Although medication systems were in place, the medication records did not accurately reflect the amount of medication that people had been given.

We saw appropriate checks were undertaken before staff started work, to ensure suitable staff were employed.

10 May 2012

During an inspection looking at part of the service

We did not speak with people who used the service during this visit. This was because we visited the service to check the provider had taken appropriate action to address issues following our last visit in January 2012.

19 January 2012

During a routine inspection

People told us the routine was relaxed and flexible. They said they were able to make decisions about their daily routine, such as the time they got up and went to bed. One person told us they had been asked to provide information about what assistance they needed from care workers and how they wished to be cared for. People told us care workers were always respectful when dealing with them, and knocked on their bedroom doors prior to entering.

People said they felt staff listened to them when they raised any issues about their care or the running of the service. We asked people if they were involved in the development and review of their care plan. People were not aware of their planned care, and had not seen their care file.

People told us they felt well cared for at Ivy House. One person told us 'Can't complain, they look after me very well.' Another person told us they were 'Quite happy here.' People told us that the care workers were good, and knew about their individual care needs. They also told us that if needed, care workers would ask the GP or District Nurse to visit them.

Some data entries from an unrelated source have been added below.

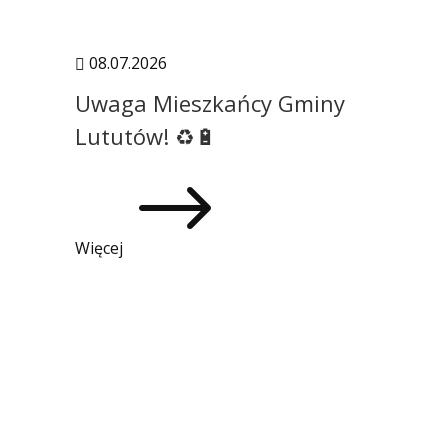
08.07.2026

Uwaga Mieszkańcy Gminy
Lututów! ♻️🔋
$
Więcej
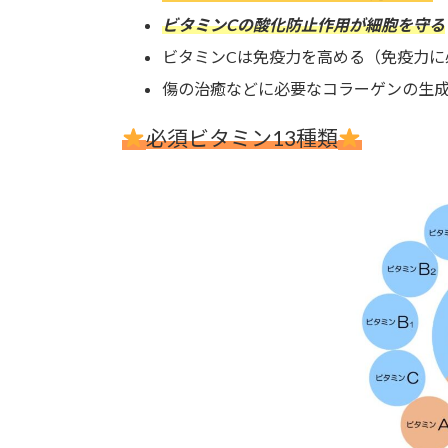
ビタミンCの酸化防止作用が細胞を守る
ビタミンCは免疫力を高める（免疫力に
傷の治癒などに必要なコラーゲンの生成
必須ビタミン13種類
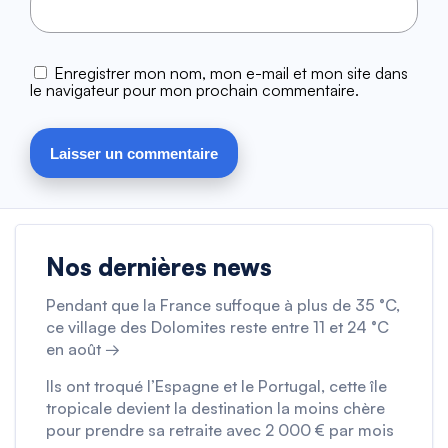
Enregistrer mon nom, mon e-mail et mon site dans
le navigateur pour mon prochain commentaire.
Nos dernières news
Pendant que la France suffoque à plus de 35 °C,
ce village des Dolomites reste entre 11 et 24 °C
en août →
Ils ont troqué l’Espagne et le Portugal, cette île
tropicale devient la destination la moins chère
pour prendre sa retraite avec 2 000 € par mois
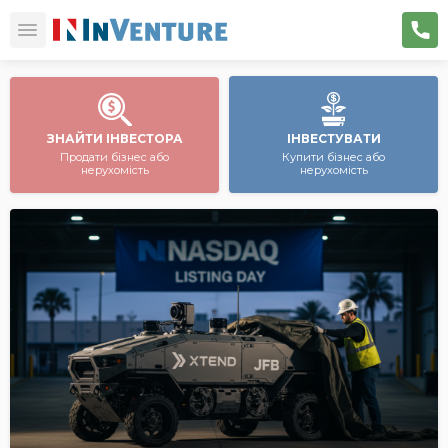
ЗНАЙТИ ІНВЕСТОРА
ІНВЕСТУВАТИ
Продати бізнес або
Купити бізнес або
нерухомість
нерухомість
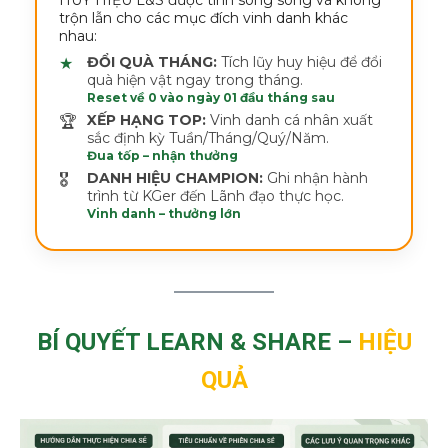
trộn lẫn cho các mục đích vinh danh khác
nhau:
ĐỔI QUÀ THÁNG:
Tích lũy huy hiệu để đổi
quà hiện vật ngay trong tháng.
Reset về 0 vào ngày 01 đầu tháng sau
XẾP HẠNG TOP:
Vinh danh cá nhân xuất
sắc định kỳ Tuần/Tháng/Quý/Năm.
Đua tốp – nhận thưởng
DANH HIỆU CHAMPION:
Ghi nhận hành
trình từ KGer đến Lãnh đạo thực học.
Vinh danh – thưởng lớn
BÍ QUYẾT LEARN & SHARE –
HIỆU
QUẢ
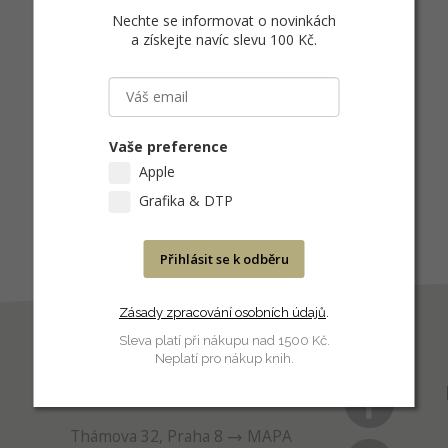
Nechte se informovat o novinkách
a získejte navíc slevu 100 Kč
.
Vaše preference
Apple
Grafika & DTP
Přihlásit se k odběru
Zásady zpracování osobních údajů
.
Sleva platí při nákupu nad 1500 Kč.
Neplatí pro nákup knih.
PRODEJNA
Thámova 32, Praha 8
MAPA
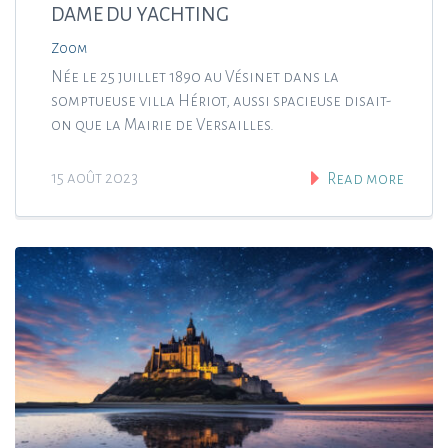
DAME DU YACHTING
Zoom
Née le 25 juillet 1890 au Vésinet dans la
somptueuse villa Hériot, aussi spacieuse disait-
on que la Mairie de Versailles.
15 août 2023
Read more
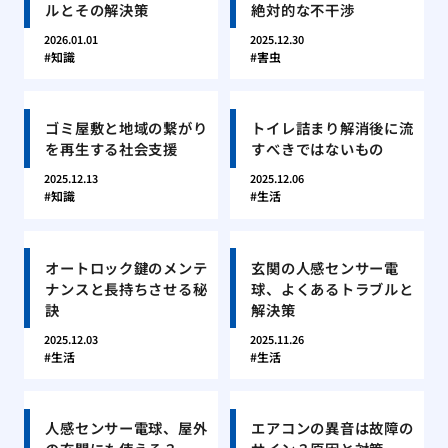
ルとその解決策
絶対的な不干渉
2026.01.01
2025.12.30
知識
害虫
ゴミ屋敷と地域の繋がり
トイレ詰まり解消後に流
を再生する社会支援
すべきではないもの
2025.12.13
2025.12.06
知識
生活
オートロック鍵のメンテ
玄関の人感センサー電
ナンスと長持ちさせる秘
球、よくあるトラブルと
訣
解決策
2025.12.03
2025.11.26
生活
生活
人感センサー電球、屋外
エアコンの異音は故障の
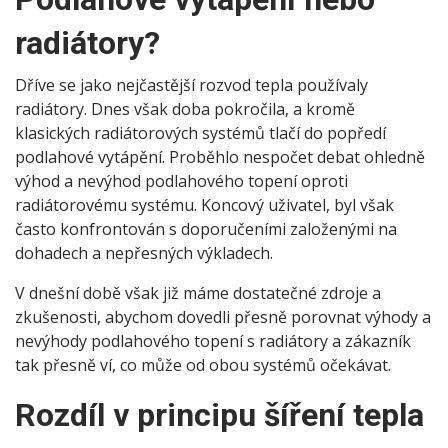
radiátory?
Dříve se jako nejčastější rozvod tepla používaly
radiátory. Dnes však doba pokročila, a kromě
klasických radiátorových systémů tlačí do popředí
podlahové vytápění. Proběhlo nespočet debat ohledně
výhod a nevýhod podlahového topení oproti
radiátorovému systému. Koncový uživatel, byl však
často konfrontován s doporučeními založenými na
dohadech a nepřesných výkladech.
V dnešní době však již máme dostatečné zdroje a
zkušenosti, abychom dovedli přesně porovnat výhody a
nevýhody podlahového topení s radiátory a zákazník
tak přesně ví, co může od obou systémů očekávat.
Rozdíl v principu šíření tepla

Several people told us they had to sometimes wait for care workers to attend to them. This occurred more when people were in the lounge areas rather than in their rooms. People told us care workers answered the call bell quickly when they were in their rooms. However, not everyone in the lounge area had access to staff call system, even though the system in use was portable.

We asked people about the meals and if they knew what they were having for lunch. People commented that the meals were good and they enjoyed them. However, they did not know what choices of meal were on offer, and this was not displayed in the dining area.

We asked people if they knew how to make a complaint about the service. People told us they would tell a member of staff and the issues would be dealt with.

When asked, people we spoke with were not aware of 'resident meetings' taking place.